CAROL : Hiç birini kavrayamamıştım…

JOHN : O zaman asıl suç bende. Bu senin suçun olmamalı. Boş laf etmiyorum. Söylediğime kesinlikle inanıyorum. Üzgünüm ve senden özür dilemek istiyorum.

CAROL : Neden?

JOHN : Kimbilir, belki benim aklım da başka taraflardaydı – Yeni bir ev satın almak üzereyiz ve – –

CAROL : Size de mi “Aklı ermez” demişlerdi.

JOHN : Evet.

CAROL : Ne zaman?

JOHN : Ne zaman mı? Yaşamım boyunca. Çocukluğumda, sonra da belki söylemez oldular ama, ben hep öyle dediklerini duyar gibi olurdum.

CAROL : Yani ne diyorlardı?

JOHN : Yeteneksiz olduğumu söylerlerdi. Anlıyor musun? Ve ne zaman sınava çekilirsem, çocukluğumun öğrenimle ilgili tüm korkuları yerinden canlanı verir – Ardından ben -Kendimi “değersiz” ya da “işe yaraşamaz” bulmağa başlarım.

CAROL : Evet.

JOHN : Efendim?

CAROL : Evet.

JOHN : Ve kendimi yenilmeye mahkûm sanırım. (Durur)

CAROL : Ama o zaman kesinlikle yenilir insan (Durur) İster istemez (Durur) Öyle değil mi?

JOHN : Örneğin bir pilot. Uçuş yapıyor. Koca

uçağı göklere uçurmakta. Aklından şu geçiyor: Aman Allahım, deliriverdim. Ne mene aptalın biriyim ki, bana emanet edilen, bunca canı taşıyan uçağı yönetirken, aklım başımdan gidiverdi. Neden gelmişim ben bu dünyaya? Uçağı bana emanet edenler nasıl da yanılmışlar.

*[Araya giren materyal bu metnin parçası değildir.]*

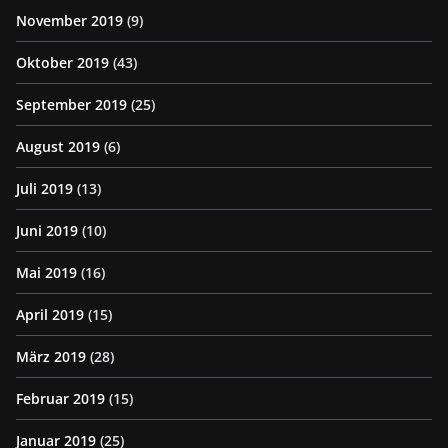
November 2019
(9)
Oktober 2019
(43)
September 2019
(25)
August 2019
(6)
Juli 2019
(13)
Juni 2019
(10)
Mai 2019
(16)
April 2019
(15)
März 2019
(28)
Februar 2019
(15)
Januar 2019
(25)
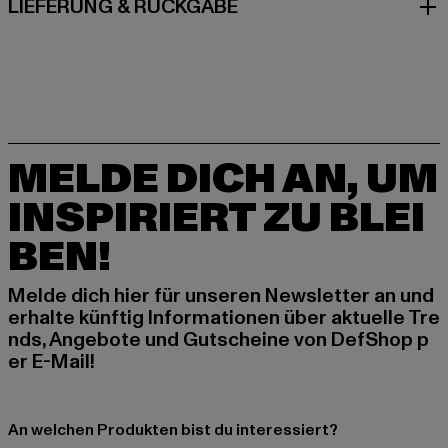
LIEFERUNG & RÜCKGABE
MELDE DICH AN, UM
INSPIRIERT ZU BLEI
BEN!
Melde dich hier für unseren Newsletter an und
erhalte künftig Informationen über aktuelle Tre
nds, Angebote und Gutscheine von DefShop p
er E-Mail!
An welchen Produkten bist du interessiert?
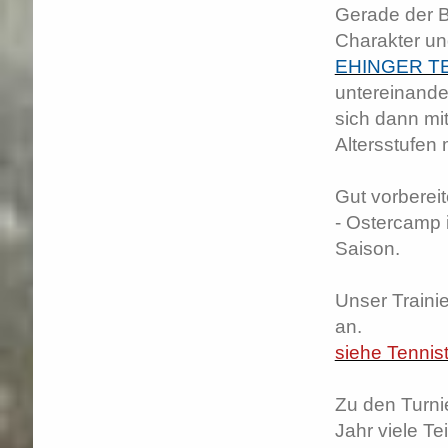
Gerade der B
Charakter un
EHINGER T
untereinander
sich dann mi
Altersstufen
Gut vorbereit
- Ostercamp i
Saison.
Unser Trainie
an.
siehe Tennist
Zu den Turni
Jahr viele T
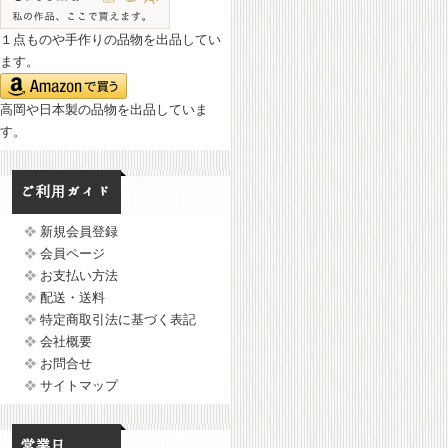
１点ものや手作りの品物を出品してい
ます。
高岡や日本製の品物を出品していま
す。
新規会員登録
会員ページ
お支払い方法
配送・送料
特定商取引法に基づく表記
会社概要
お問合せ
サイトマップ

Ve işte..bu gibi düşüncelere dalmışken, uçak yere çakılı verir.

CAROL : (Durur) Ama, o da ..

JOHN : Evet.

CAROL : Diyebilir ki…

JOHN : Bir an için dikkatim dağıldı..

CAROL : Evet.

JOHN : Aklımı karıştıran bir şey oldu, ama artık ..

CAROL : Ama artık..

JOHN : Bende sana bunu anlatmaya çalışıyordum. Artık dikkatimi toparlamam gerek diye düşün.. Şimdiye dek ne öğrendim diye kafa yorma. Sihirbazlık gerektirmiyor bunun için. Evet. Evet. Seni kastediyorum. Korkacaksın tabii. Öyle olup olmadığından emin olmasan bile, denendiğini sanıp, ürkeceksin. Kendi kendine “Ben kabiliyetsizin biriyim” diyeceksin ..ve iki şey geçecek aklından: “Başarmalıyım ama başaramayacağım”. Ve şöyle düşüneceksin: “Herkesin benimle alay ettiği, herkesin benden daha akıllı olduğu bu dünyaya ne demeye gelmişim ben? Hiçbir şeye lâyık değilim ben hiçbir şeyi kavrayamıyorum. (Durur)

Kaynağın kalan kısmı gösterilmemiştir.